## The problem
Beginning at the line that includes "mori girl (600, 1592)" in the entries below, print each line exactly as it appears, through the last one.

[Collected data entries]
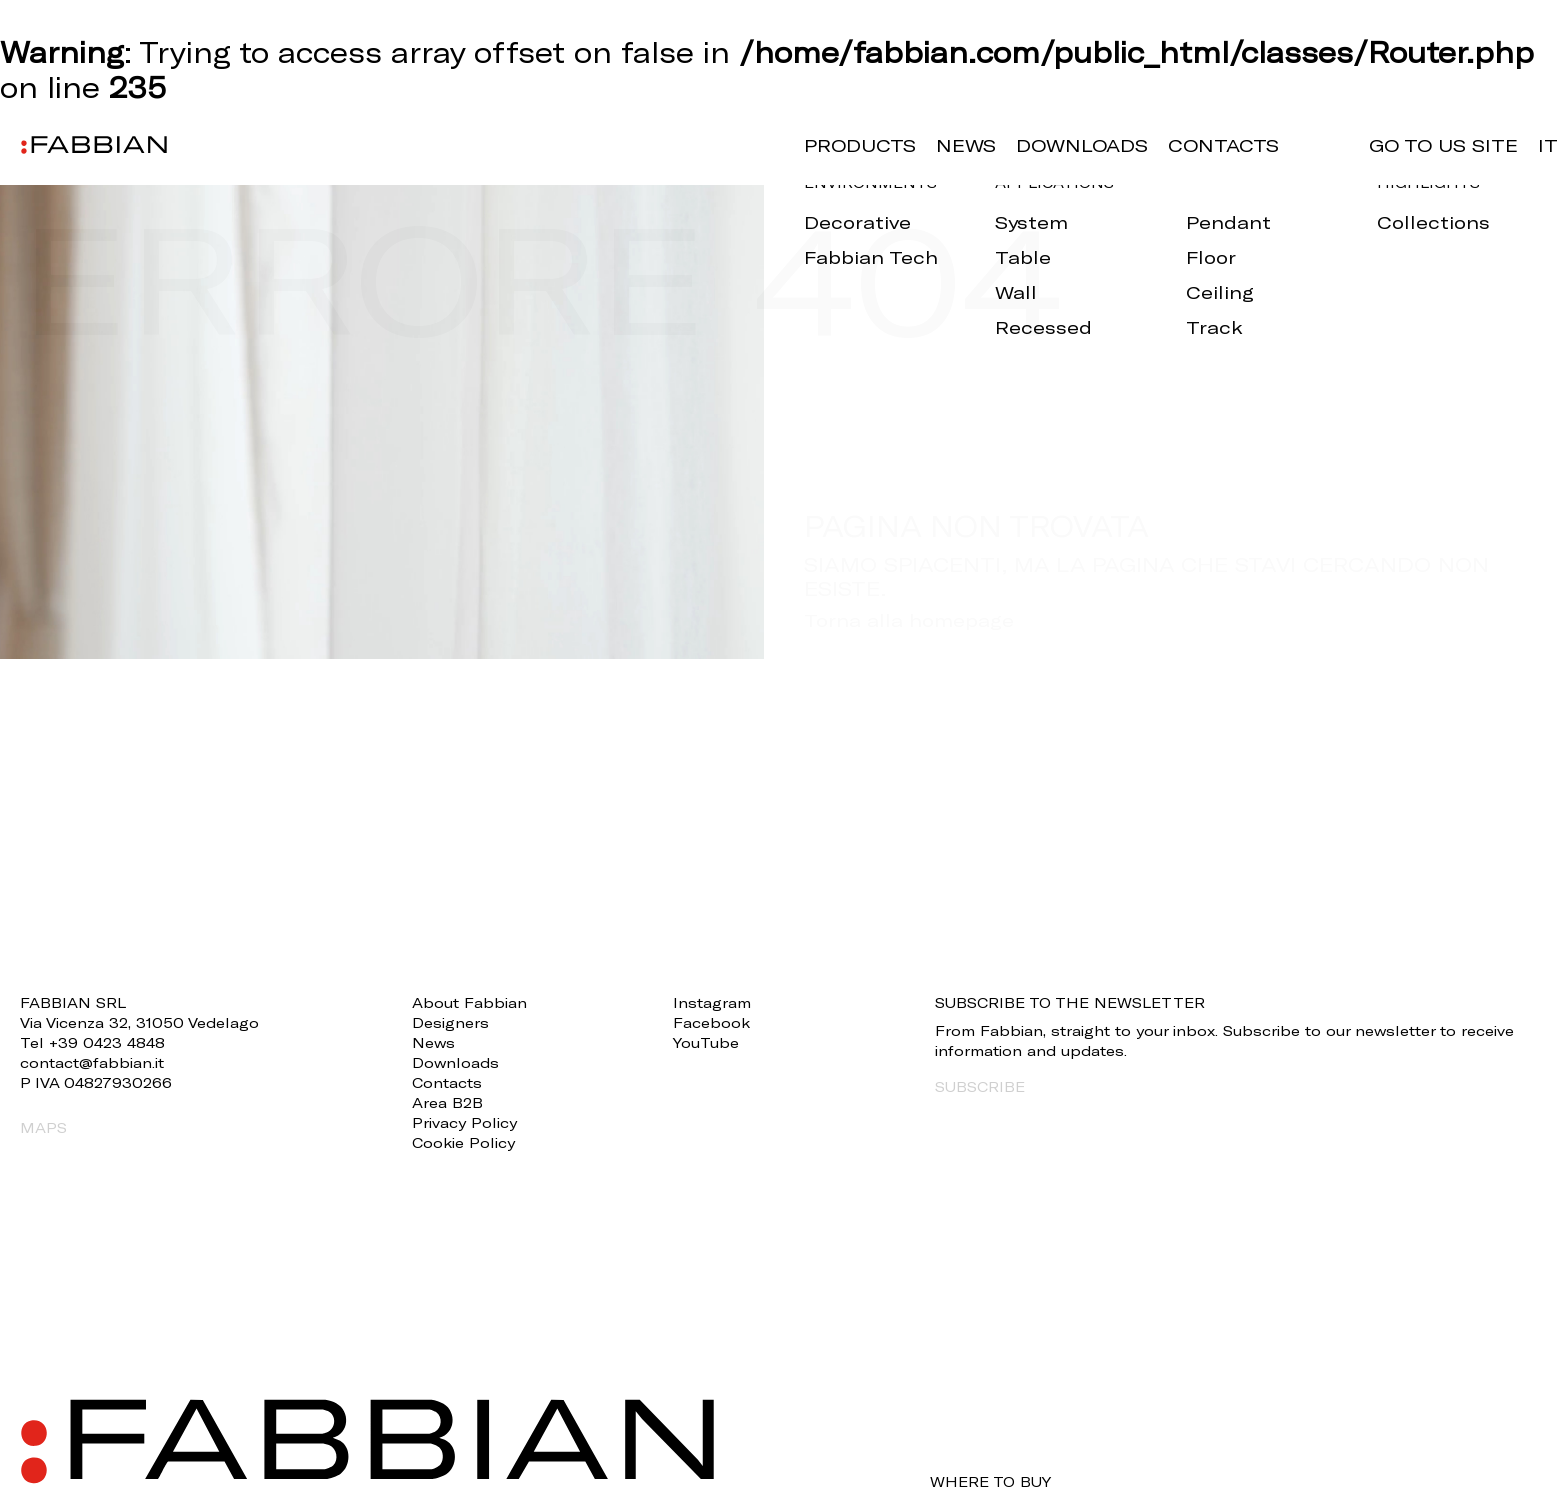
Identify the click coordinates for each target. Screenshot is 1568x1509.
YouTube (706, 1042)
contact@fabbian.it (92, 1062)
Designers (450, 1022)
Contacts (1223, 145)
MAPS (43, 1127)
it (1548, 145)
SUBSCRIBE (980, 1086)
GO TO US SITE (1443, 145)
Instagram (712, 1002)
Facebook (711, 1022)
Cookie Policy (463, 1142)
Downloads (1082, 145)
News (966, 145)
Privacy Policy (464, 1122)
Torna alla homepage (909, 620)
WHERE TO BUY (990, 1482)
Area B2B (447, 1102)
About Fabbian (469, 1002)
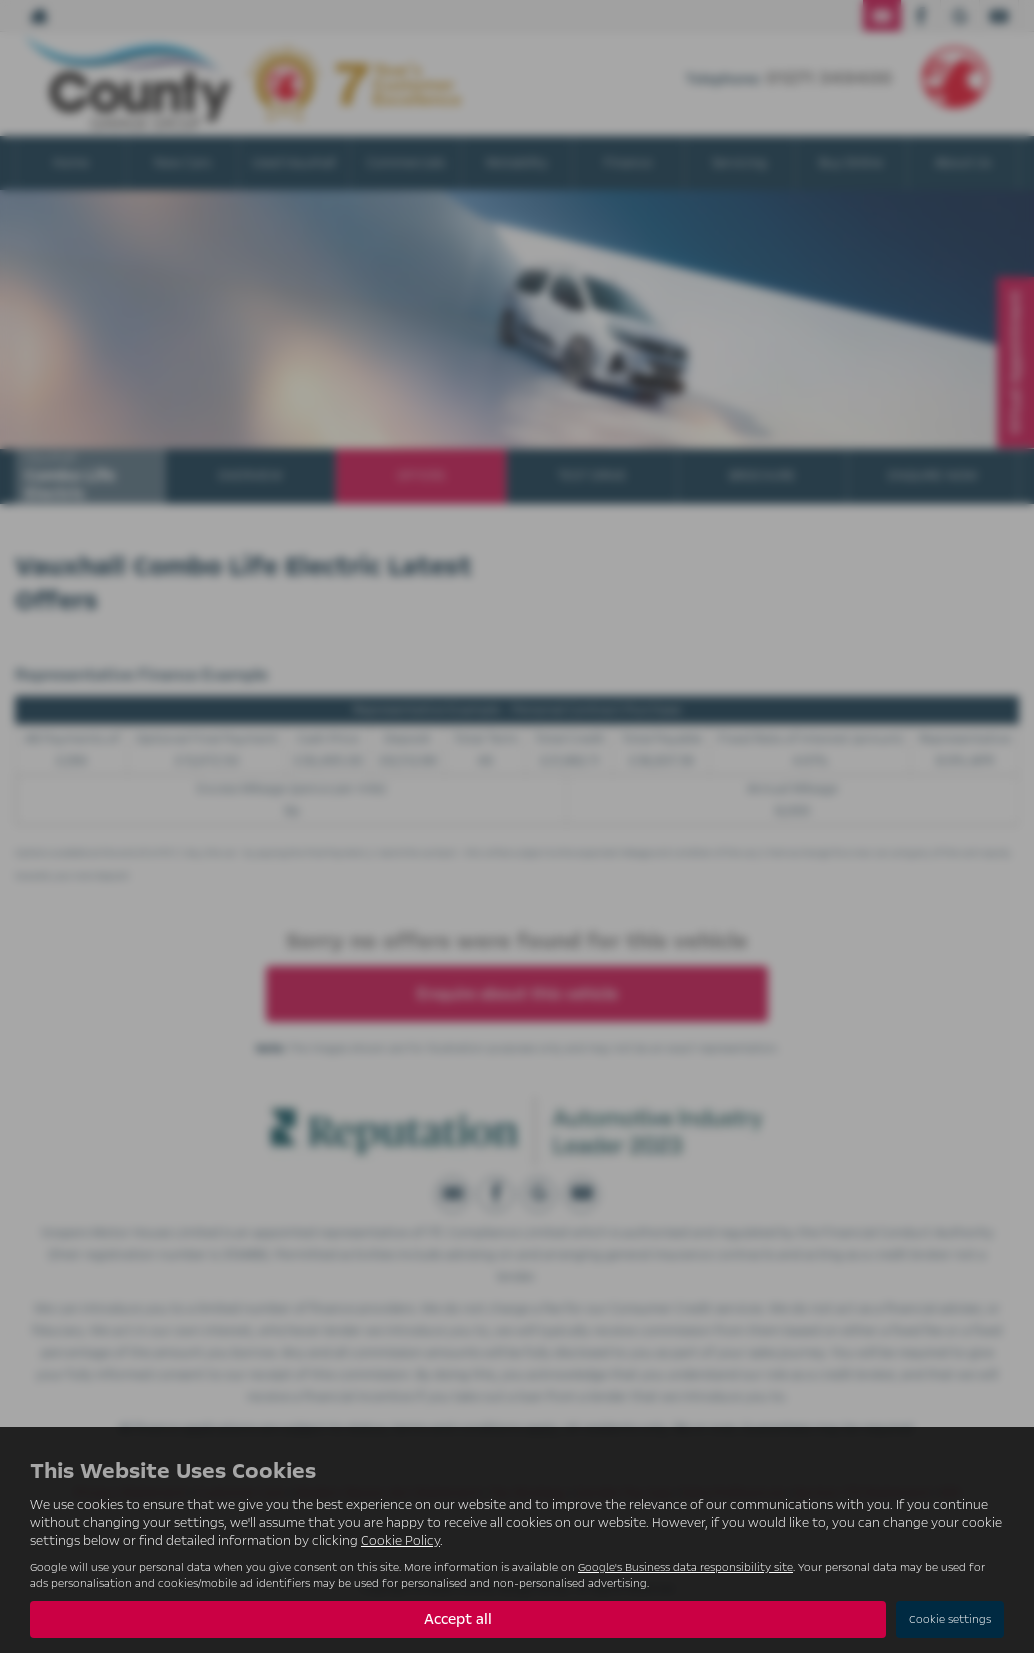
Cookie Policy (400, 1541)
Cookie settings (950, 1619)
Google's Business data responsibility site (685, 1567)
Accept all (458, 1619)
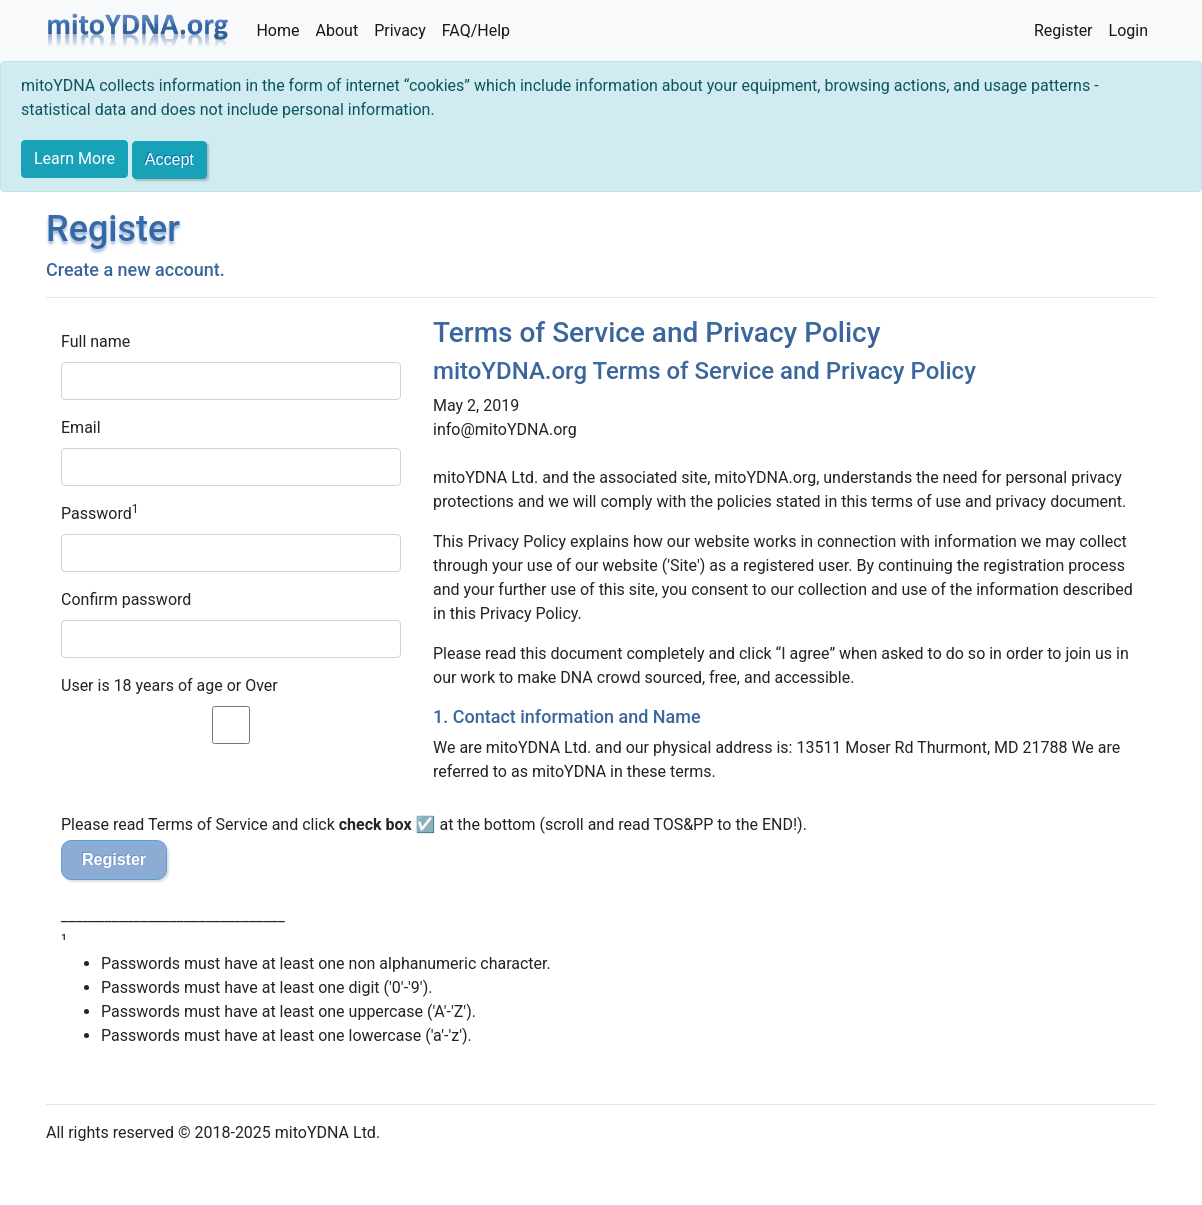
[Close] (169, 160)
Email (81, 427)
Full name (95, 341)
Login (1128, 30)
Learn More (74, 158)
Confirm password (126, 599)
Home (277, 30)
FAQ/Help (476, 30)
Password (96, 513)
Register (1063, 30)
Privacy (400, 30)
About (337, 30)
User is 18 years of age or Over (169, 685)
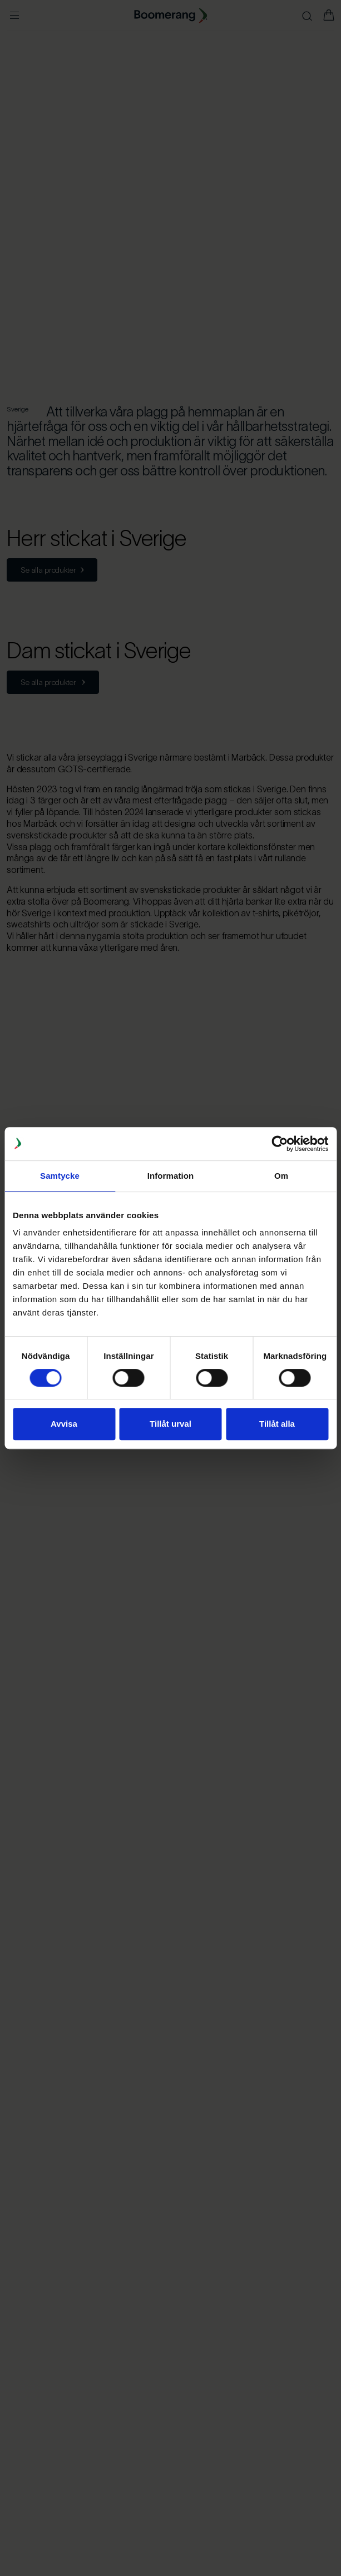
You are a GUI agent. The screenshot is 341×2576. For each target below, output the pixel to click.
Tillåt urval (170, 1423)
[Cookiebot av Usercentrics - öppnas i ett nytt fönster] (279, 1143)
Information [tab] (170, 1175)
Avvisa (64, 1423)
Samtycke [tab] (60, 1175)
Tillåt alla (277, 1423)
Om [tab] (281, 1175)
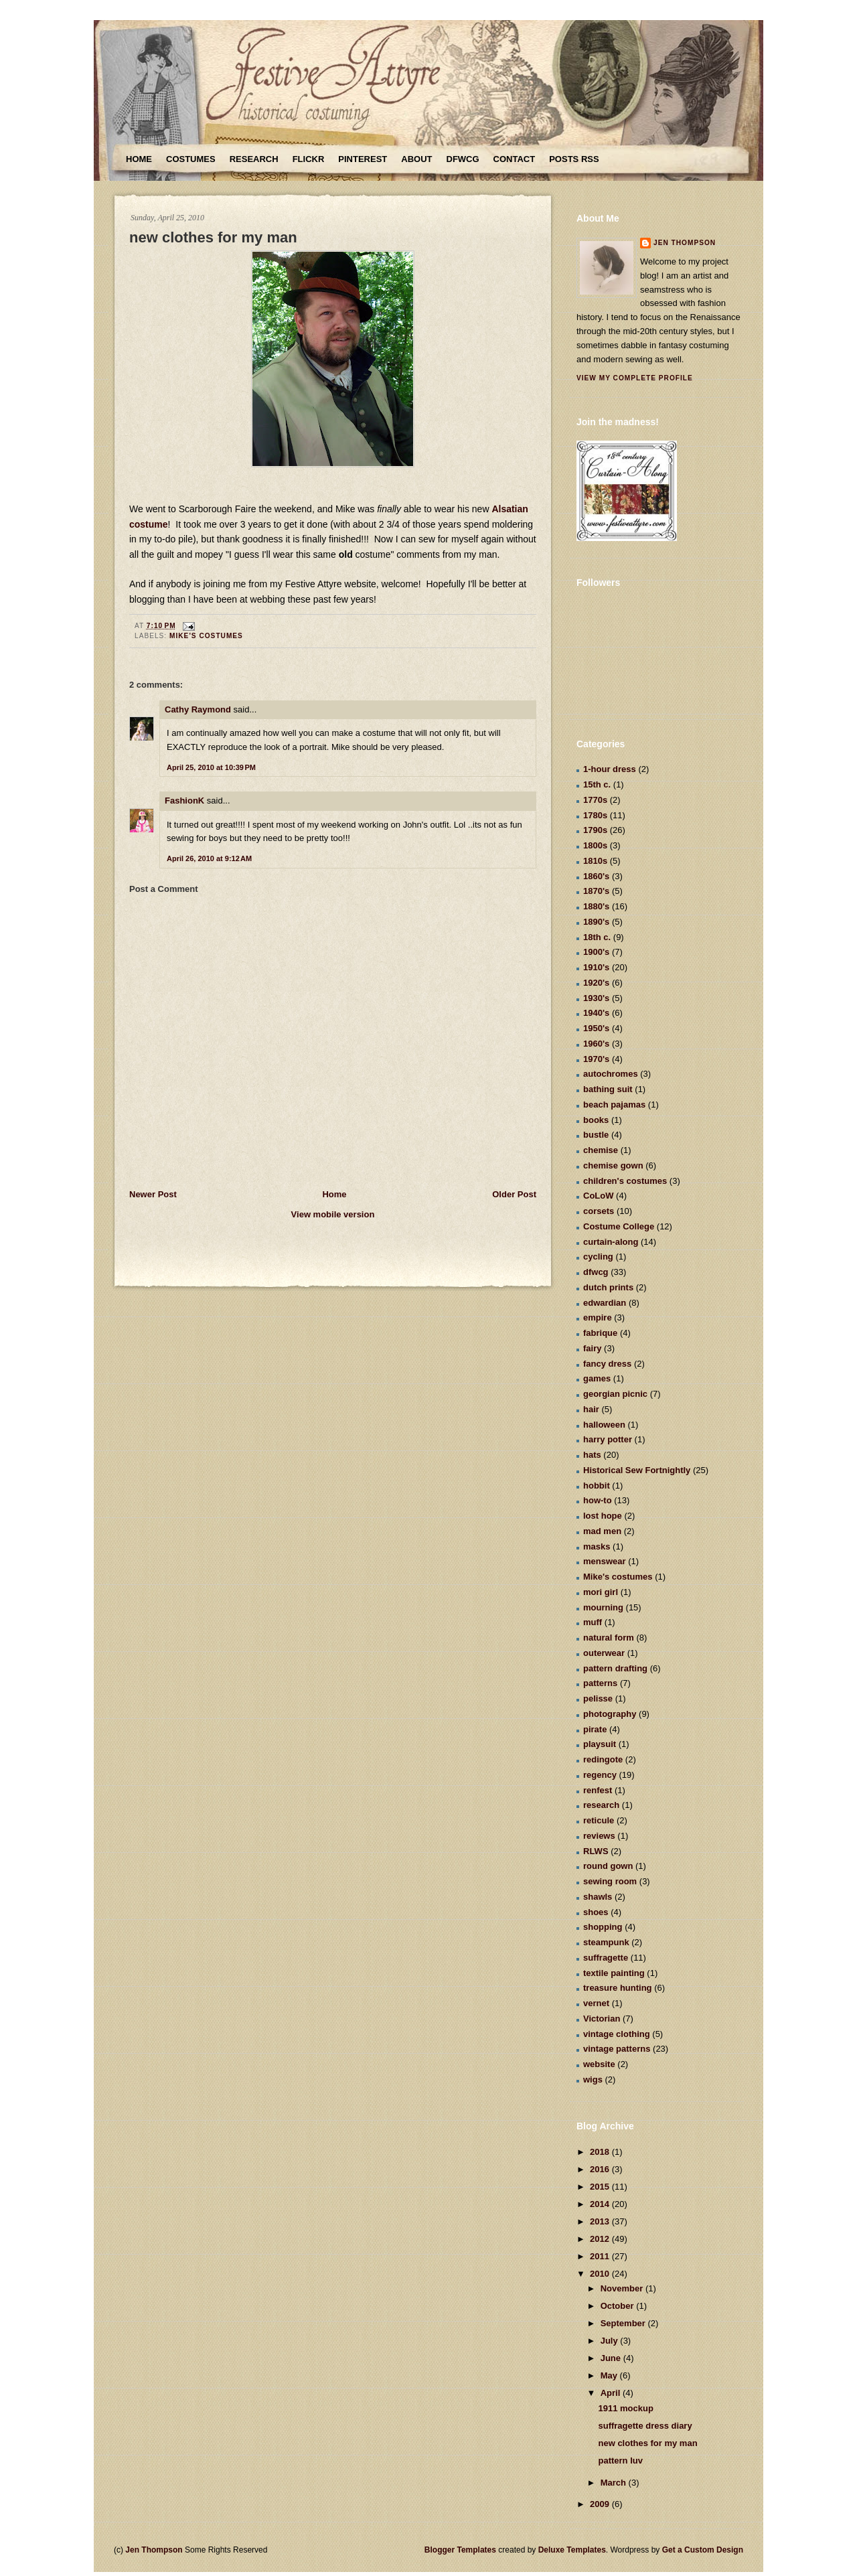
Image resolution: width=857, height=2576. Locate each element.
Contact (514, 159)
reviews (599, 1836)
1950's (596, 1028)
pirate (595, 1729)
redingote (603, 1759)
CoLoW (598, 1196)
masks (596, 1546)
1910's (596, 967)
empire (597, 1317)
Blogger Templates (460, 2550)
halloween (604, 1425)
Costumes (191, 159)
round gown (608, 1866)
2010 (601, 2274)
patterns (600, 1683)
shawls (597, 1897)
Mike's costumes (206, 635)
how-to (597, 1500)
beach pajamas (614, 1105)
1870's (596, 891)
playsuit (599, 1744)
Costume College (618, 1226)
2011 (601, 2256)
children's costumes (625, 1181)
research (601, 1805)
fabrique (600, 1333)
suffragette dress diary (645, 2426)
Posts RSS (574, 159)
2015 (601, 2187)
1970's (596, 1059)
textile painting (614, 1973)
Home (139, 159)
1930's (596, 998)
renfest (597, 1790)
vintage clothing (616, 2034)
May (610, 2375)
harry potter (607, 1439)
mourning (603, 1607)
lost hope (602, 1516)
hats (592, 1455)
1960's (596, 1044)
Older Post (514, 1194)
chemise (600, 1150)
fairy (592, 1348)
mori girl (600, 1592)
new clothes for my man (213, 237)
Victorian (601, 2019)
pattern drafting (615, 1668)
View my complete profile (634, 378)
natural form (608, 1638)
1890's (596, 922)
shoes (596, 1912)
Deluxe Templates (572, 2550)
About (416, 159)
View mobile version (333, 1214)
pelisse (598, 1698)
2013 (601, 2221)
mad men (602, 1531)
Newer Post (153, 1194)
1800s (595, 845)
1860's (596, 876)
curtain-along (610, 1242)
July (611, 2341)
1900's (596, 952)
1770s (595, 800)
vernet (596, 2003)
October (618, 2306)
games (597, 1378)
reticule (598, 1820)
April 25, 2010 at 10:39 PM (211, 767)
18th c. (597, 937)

## Answer to this task
mori girl (600, 1592)
new clothes for my man (213, 237)
Victorian (601, 2019)
pattern drafting (615, 1668)
View my complete profile (634, 378)
natural form (608, 1638)
1890's (596, 922)
shoes (596, 1912)
Deluxe Templates (572, 2550)
About (416, 159)
View mobile version (333, 1214)
pelisse (598, 1698)
2013 (601, 2221)
mad men (602, 1531)
Newer Post (153, 1194)
1800s (595, 845)
1860's (596, 876)
curtain-along (610, 1242)
July (611, 2341)
1900's (596, 952)
1770s (595, 800)
vernet (596, 2003)
October (618, 2306)
games (597, 1378)
reticule (598, 1820)
April 25, 2010 at 10:39 PM (211, 767)
18th c. (597, 937)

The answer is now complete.